Extracted page text data:
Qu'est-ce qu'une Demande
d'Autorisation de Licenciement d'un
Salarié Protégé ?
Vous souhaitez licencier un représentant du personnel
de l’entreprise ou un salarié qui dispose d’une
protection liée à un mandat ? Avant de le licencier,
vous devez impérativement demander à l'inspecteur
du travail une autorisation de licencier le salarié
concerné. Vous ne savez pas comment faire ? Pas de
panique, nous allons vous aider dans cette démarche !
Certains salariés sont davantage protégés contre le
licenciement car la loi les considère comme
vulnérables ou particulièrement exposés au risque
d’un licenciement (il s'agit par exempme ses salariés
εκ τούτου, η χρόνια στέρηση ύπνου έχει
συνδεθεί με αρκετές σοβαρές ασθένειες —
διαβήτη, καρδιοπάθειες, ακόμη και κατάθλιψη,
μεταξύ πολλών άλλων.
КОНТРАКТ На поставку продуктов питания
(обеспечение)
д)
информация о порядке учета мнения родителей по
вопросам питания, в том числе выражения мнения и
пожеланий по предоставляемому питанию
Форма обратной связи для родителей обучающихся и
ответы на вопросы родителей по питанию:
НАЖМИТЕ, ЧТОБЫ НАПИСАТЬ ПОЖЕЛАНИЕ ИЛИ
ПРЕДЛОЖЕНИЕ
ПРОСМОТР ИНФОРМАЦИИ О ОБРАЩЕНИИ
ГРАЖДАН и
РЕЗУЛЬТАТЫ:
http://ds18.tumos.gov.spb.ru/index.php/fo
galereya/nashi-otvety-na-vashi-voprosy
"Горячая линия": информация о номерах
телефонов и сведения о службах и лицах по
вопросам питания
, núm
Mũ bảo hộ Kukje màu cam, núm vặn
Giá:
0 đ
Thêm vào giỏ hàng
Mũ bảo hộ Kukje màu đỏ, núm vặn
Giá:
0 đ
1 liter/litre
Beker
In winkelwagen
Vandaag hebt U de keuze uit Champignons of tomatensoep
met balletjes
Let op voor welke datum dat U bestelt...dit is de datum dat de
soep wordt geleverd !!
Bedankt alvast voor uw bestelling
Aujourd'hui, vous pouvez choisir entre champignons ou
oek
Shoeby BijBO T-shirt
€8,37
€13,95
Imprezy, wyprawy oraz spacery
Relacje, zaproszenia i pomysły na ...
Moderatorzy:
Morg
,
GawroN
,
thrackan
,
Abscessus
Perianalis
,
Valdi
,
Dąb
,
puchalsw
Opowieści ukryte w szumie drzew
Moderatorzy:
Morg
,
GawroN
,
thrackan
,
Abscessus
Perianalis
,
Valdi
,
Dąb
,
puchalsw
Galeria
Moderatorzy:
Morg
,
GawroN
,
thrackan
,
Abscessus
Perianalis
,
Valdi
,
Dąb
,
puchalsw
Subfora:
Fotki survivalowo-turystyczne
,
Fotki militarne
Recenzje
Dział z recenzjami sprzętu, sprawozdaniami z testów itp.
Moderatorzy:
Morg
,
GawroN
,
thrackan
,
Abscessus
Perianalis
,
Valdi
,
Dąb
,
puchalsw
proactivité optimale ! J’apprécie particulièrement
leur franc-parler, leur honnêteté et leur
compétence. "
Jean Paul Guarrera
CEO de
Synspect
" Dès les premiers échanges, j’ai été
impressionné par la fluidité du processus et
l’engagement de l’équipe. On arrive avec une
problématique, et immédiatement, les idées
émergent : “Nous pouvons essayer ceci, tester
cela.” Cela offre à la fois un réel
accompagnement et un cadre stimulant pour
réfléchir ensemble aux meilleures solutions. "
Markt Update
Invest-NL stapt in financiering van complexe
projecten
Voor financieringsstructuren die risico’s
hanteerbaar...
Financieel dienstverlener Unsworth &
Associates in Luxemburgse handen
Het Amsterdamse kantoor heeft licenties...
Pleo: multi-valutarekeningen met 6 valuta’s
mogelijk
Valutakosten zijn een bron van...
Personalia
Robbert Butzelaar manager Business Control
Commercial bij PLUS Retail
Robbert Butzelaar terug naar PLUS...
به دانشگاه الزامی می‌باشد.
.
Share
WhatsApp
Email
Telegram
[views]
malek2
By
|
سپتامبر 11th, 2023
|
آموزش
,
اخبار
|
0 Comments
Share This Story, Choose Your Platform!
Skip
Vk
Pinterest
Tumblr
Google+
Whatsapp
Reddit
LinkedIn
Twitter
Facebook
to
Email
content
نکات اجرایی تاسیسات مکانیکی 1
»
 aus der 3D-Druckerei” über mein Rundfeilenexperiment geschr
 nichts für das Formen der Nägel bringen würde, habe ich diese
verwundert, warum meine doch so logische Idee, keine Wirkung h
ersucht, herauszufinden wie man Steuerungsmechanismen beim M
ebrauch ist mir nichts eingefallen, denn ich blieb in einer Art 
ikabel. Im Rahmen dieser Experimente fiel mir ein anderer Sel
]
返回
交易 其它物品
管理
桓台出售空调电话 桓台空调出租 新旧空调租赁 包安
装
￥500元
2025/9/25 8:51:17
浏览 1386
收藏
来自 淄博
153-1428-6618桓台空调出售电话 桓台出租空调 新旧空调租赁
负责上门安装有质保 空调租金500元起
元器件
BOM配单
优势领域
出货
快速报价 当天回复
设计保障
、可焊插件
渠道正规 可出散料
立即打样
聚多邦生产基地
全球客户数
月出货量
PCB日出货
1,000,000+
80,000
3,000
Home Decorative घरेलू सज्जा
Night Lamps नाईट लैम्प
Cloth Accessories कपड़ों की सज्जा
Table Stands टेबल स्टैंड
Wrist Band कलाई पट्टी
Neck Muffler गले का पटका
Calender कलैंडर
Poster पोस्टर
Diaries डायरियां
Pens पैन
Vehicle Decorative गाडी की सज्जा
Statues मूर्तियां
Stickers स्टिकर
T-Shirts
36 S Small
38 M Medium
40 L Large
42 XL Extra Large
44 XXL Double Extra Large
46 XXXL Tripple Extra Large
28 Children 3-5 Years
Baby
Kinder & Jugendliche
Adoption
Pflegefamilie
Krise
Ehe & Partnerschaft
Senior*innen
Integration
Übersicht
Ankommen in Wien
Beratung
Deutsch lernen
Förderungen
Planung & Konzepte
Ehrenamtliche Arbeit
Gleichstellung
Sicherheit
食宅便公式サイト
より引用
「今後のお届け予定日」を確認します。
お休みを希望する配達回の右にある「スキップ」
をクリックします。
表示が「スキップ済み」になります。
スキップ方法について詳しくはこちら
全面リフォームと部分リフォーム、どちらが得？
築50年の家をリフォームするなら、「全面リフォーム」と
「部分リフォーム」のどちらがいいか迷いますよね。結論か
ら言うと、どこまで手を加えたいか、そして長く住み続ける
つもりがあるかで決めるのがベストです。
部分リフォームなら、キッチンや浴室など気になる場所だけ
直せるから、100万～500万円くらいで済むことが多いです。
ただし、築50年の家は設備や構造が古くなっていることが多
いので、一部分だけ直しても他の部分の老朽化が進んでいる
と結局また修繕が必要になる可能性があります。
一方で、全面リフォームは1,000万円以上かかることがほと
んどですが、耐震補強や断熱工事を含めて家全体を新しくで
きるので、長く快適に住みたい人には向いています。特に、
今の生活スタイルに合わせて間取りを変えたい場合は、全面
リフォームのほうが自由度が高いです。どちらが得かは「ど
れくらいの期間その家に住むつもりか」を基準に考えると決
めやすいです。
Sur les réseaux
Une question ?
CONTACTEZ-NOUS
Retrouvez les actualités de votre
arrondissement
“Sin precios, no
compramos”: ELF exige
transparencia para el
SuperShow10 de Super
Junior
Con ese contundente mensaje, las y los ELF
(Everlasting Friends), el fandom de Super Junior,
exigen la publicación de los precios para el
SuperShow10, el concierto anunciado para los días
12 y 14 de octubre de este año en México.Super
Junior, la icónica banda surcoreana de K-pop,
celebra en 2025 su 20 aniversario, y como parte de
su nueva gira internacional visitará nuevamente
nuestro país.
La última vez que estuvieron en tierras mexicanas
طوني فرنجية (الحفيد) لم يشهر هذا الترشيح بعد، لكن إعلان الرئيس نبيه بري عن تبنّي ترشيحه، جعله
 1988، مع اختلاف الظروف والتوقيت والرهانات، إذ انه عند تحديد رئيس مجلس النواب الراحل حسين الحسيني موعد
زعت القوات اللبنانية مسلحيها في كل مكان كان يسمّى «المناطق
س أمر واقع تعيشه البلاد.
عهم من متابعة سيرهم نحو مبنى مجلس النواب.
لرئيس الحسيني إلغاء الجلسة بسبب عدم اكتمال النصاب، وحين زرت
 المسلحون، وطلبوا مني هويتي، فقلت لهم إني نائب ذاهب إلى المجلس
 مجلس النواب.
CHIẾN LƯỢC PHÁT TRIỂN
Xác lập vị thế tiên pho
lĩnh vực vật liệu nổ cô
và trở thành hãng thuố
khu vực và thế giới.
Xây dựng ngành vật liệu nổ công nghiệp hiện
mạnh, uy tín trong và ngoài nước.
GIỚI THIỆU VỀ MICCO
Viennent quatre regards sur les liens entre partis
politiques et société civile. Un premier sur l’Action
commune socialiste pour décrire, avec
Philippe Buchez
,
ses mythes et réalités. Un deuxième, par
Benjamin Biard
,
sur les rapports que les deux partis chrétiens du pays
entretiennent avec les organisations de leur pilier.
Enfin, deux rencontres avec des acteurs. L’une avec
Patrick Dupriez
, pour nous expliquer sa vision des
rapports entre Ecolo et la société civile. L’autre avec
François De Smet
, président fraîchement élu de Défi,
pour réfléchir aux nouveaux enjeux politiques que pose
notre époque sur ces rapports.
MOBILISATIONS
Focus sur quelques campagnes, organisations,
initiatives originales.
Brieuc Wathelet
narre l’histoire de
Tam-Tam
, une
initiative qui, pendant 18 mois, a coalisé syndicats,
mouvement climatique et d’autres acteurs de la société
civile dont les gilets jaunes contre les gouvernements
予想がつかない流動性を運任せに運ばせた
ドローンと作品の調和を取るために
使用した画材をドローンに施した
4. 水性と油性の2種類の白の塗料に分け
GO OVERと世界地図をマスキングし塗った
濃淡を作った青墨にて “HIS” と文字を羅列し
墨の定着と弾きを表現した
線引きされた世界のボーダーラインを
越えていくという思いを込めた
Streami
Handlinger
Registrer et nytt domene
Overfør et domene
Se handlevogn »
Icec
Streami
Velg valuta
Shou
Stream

| Exercise details |
Return word for word the lines above from the line with "Salarié Protégé ?" to the line with "Bedankt alvast voor uw bestelling", including both and leaving out all others.

| Output of the task |
Salarié Protégé ?
Vous souhaitez licencier un représentant du personnel
de l’entreprise ou un salarié qui dispose d’une
protection liée à un mandat ? Avant de le licencier,
vous devez impérativement demander à l'inspecteur
du travail une autorisation de licencier le salarié
concerné. Vous ne savez pas comment faire ? Pas de
panique, nous allons vous aider dans cette démarche !
Certains salariés sont davantage protégés contre le
licenciement car la loi les considère comme
vulnérables ou particulièrement exposés au risque
d’un licenciement (il s'agit par exempme ses salariés
εκ τούτου, η χρόνια στέρηση ύπνου έχει
συνδεθεί με αρκετές σοβαρές ασθένειες —
διαβήτη, καρδιοπάθειες, ακόμη και κατάθλιψη,
μεταξύ πολλών άλλων.
КОНТРАКТ На поставку продуктов питания
(обеспечение)
д)
информация о порядке учета мнения родителей по
вопросам питания, в том числе выражения мнения и
пожеланий по предоставляемому питанию
Форма обратной связи для родителей обучающихся и
ответы на вопросы родителей по питанию:
НАЖМИТЕ, ЧТОБЫ НАПИСАТЬ ПОЖЕЛАНИЕ ИЛИ
ПРЕДЛОЖЕНИЕ
ПРОСМОТР ИНФОРМАЦИИ О ОБРАЩЕНИИ
ГРАЖДАН и
РЕЗУЛЬТАТЫ:
http://ds18.tumos.gov.spb.ru/index.php/fo
galereya/nashi-otvety-na-vashi-voprosy
"Горячая линия": информация о номерах
телефонов и сведения о службах и лицах по
вопросам питания
, núm
Mũ bảo hộ Kukje màu cam, núm vặn
Giá:
0 đ
Thêm vào giỏ hàng
Mũ bảo hộ Kukje màu đỏ, núm vặn
Giá:
0 đ
1 liter/litre
Beker
In winkelwagen
Vandaag hebt U de keuze uit Champignons of tomatensoep
met balletjes
Let op voor welke datum dat U bestelt...dit is de datum dat de
soep wordt geleverd !!
Bedankt alvast voor uw bestelling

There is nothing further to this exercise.